→ **Given information**
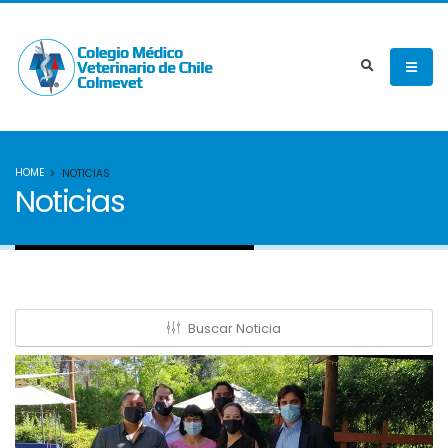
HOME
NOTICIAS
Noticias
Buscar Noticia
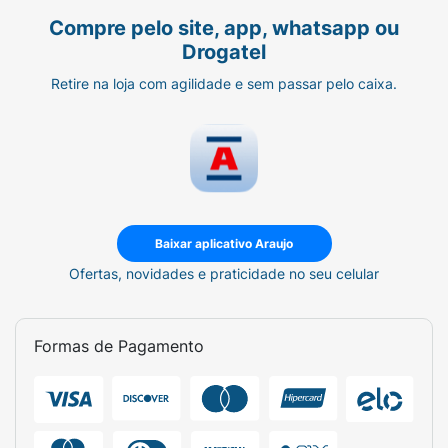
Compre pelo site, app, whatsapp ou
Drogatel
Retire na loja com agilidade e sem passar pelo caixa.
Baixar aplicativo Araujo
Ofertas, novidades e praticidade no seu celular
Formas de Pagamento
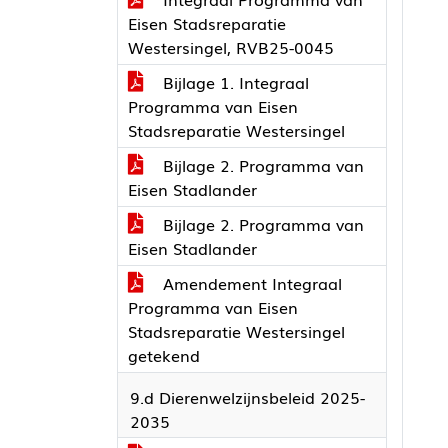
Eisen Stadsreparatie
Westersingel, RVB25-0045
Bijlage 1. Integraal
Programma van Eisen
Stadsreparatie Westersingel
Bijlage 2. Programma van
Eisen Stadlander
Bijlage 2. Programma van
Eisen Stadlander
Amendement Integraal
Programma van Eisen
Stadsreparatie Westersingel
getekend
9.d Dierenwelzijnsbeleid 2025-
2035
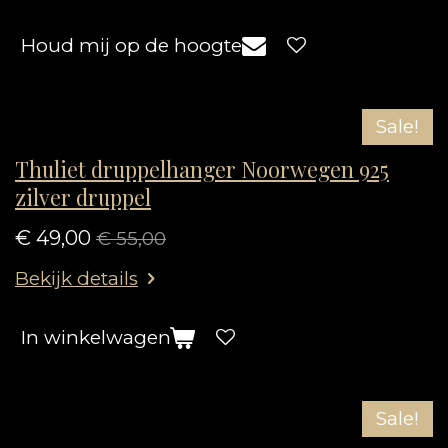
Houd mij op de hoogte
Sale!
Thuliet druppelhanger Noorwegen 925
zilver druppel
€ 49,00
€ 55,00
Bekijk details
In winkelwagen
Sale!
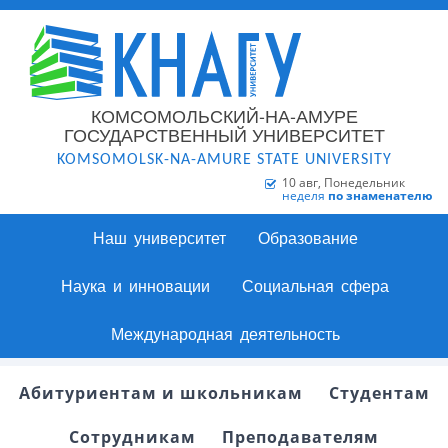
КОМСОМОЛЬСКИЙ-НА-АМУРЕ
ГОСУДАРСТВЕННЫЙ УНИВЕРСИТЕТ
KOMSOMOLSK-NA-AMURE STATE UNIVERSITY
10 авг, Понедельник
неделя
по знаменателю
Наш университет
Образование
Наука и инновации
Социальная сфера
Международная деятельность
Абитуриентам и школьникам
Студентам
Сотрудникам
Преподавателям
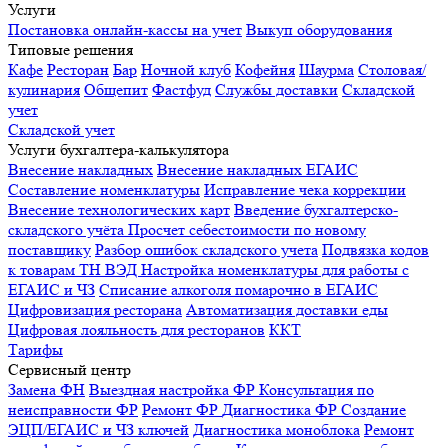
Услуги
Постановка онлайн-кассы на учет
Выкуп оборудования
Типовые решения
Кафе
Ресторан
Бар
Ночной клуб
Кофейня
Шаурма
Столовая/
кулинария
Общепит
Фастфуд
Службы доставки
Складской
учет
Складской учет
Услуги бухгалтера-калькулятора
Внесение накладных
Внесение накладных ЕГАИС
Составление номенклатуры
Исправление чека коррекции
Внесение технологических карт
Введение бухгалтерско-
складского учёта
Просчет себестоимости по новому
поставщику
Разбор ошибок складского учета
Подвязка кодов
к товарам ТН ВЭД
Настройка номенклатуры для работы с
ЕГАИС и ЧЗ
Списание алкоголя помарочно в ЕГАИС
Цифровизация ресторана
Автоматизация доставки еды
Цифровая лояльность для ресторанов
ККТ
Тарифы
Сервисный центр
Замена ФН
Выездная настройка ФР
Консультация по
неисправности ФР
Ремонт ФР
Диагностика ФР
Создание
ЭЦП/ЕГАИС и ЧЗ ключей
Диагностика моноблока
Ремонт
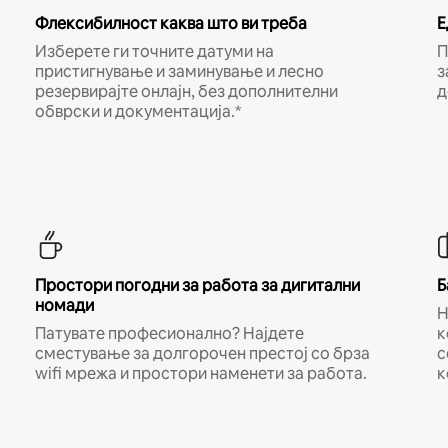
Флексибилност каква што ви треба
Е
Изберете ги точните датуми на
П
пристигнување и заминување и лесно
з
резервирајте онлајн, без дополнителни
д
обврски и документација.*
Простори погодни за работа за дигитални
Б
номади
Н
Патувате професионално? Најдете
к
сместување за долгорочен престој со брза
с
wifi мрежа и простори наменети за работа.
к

==

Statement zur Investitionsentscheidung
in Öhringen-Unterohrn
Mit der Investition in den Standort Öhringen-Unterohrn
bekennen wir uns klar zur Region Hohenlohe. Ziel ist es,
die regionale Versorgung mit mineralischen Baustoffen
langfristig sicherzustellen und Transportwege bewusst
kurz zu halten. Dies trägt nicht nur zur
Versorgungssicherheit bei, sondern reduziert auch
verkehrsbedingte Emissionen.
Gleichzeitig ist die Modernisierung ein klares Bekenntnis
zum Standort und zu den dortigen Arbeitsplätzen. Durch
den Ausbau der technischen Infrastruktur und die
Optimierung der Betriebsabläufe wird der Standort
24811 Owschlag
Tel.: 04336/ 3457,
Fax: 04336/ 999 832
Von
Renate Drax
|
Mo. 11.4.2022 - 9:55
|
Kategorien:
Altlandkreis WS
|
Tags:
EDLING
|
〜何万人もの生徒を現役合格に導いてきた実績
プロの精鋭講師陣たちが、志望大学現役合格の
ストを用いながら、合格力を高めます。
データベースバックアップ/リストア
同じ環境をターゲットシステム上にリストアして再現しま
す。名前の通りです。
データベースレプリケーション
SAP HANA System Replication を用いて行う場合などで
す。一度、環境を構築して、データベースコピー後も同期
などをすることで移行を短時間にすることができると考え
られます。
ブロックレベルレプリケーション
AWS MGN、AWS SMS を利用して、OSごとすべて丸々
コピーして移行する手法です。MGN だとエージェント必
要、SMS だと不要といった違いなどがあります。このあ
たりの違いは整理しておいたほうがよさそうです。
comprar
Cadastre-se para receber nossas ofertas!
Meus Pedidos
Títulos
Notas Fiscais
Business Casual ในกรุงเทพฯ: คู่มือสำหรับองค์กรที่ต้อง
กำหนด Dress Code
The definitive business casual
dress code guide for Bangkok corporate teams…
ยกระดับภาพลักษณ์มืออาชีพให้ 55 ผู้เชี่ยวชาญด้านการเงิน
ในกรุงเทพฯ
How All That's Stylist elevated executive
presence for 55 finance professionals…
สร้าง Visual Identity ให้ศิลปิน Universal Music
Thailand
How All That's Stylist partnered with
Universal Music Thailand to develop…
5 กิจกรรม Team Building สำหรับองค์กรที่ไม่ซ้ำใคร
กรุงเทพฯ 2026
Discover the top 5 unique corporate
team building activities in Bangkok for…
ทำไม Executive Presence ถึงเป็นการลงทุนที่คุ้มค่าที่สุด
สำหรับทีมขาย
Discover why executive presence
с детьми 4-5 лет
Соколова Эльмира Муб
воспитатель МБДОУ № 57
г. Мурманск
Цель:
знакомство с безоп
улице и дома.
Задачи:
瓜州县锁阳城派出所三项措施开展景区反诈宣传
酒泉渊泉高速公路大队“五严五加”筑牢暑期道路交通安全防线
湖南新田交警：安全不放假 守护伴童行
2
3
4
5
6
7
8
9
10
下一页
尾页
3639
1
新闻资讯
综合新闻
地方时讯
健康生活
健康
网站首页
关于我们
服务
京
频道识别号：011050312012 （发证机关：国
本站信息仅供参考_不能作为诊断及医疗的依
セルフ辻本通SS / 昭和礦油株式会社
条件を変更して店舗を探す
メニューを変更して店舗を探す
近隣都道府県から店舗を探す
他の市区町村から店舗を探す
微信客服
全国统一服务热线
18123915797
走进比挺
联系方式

→ **Your task**
For the word "ЕГАИС", show every line of the entries that holds it.

→ **Expected output**
Внесение накладных ЕГАИС
ЕГАИС и ЧЗ
Списание алкоголя помарочно в ЕГАИС
ЭЦП/ЕГАИС и ЧЗ ключей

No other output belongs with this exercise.